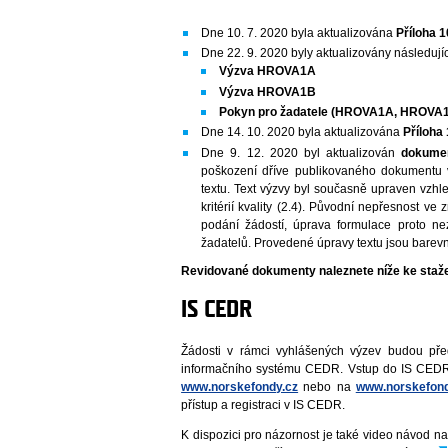
Dne 10. 7. 2020 byla aktualizována
Příloha
Dne 22. 9. 2020 byly aktualizovány následují
Výzva HROVA1A
Výzva HROVA1B
Pokyn pro žadatele (HROVA1A, HROVA
Dne 14. 10. 2020 byla aktualizována
Příloha
Dne 9. 12. 2020 byl aktualizován
dokume
poškození dříve publikovaného dokumentu 
textu. Text výzvy byl současně upraven vzh
kritérií kvality (2.4). Původní nepřesnost ve
podání žádostí, úprava formulace proto n
žadatelů. Provedené úpravy textu jsou barev
Revidované dokumenty naleznete níže ke staž
IS CEDR
Žádosti v rámci vyhlášených výzev budou před
informačního systému CEDR. Vstup do IS CEDR
www.norskefondy.cz
nebo na
www.norskefond
přístup a registraci v IS CEDR.
K dispozici pro názornost je také video návod n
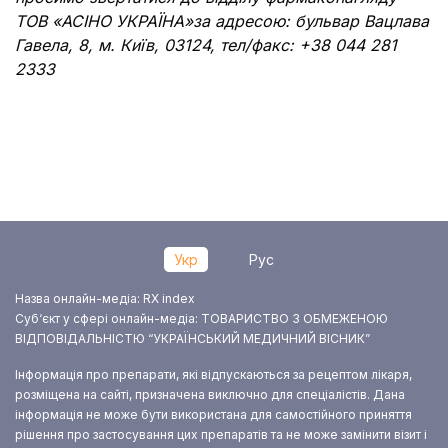
ТОВ «АСІНО УКРАЇНА»
за адресою: бульвар Вацлава
Гавела, 8, м. Київ, 03124, тел/факс: +38 044 281
2333
Укр
Рус
Назва онлайн-медіа: RX index
Суб‘єкт у сфері онлайн-медіа: ТОВАРИСТВО З ОБМЕЖЕНОЮ
ВІДПОВІДАЛЬНІСТЮ “УКРАЇНСЬКИЙ МЕДИЧНИЙ ВІСНИК”
Інформація про препарати, які відпускаються за рецептом лікаря,
розміщена на сайті, призначена виключно для спеціалістів. Дана
інформація не може бути використана для самостійного приняття
рішення про застосування цих препаратів та не може замінити візит і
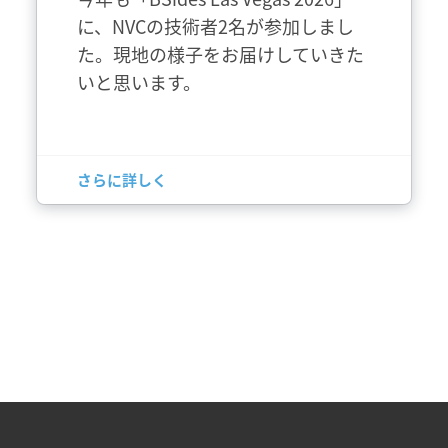
に、NVCの技術者2名が参加しまし
た。現地の様子をお届けしていきた
いと思います。
さらに詳しく
 are Copyright © 1990-2026 Network Value Components Ltd. All rig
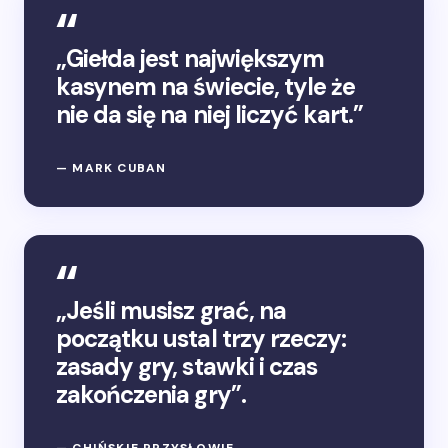
„Giełda jest największym
kasynem na świecie, tyle że
nie da się na niej liczyć kart.”
— MARK CUBAN
„Jeśli musisz grać, na
początku ustal trzy rzeczy:
zasady gry, stawki i czas
zakończenia gry”.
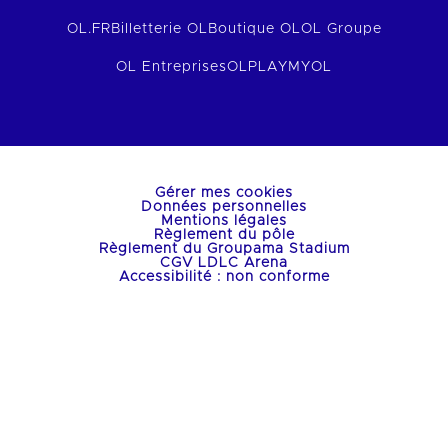
OL.FR
Billetterie OL
Boutique OL
OL Groupe
OL Entreprises
OLPLAY
MYOL
Gérer mes cookies
Données personnelles
Mentions légales
Règlement du pôle
Règlement du Groupama Stadium
CGV LDLC Arena
Accessibilité : non conforme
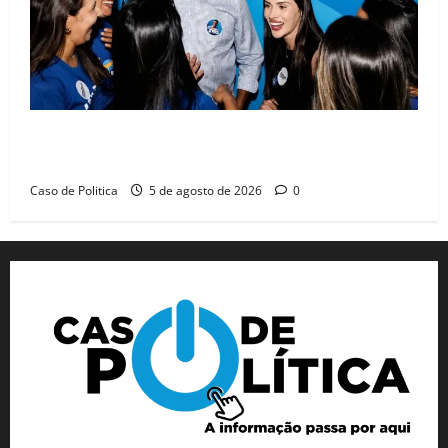
Barreiras recebe Cinthya Marabá e Zito Barbosa em
dia marcado pelo diálogo e força feminina
Caso de Politica
5 de agosto de 2026
0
^^^^
§ GOAL OF THE EXERCISE
Going through the entries, return every line holding the word "CEDR".

§ RESPONSE
IS CEDR
informačního systému CEDR. Vstup do IS CEDR
přístup a registraci v IS CEDR.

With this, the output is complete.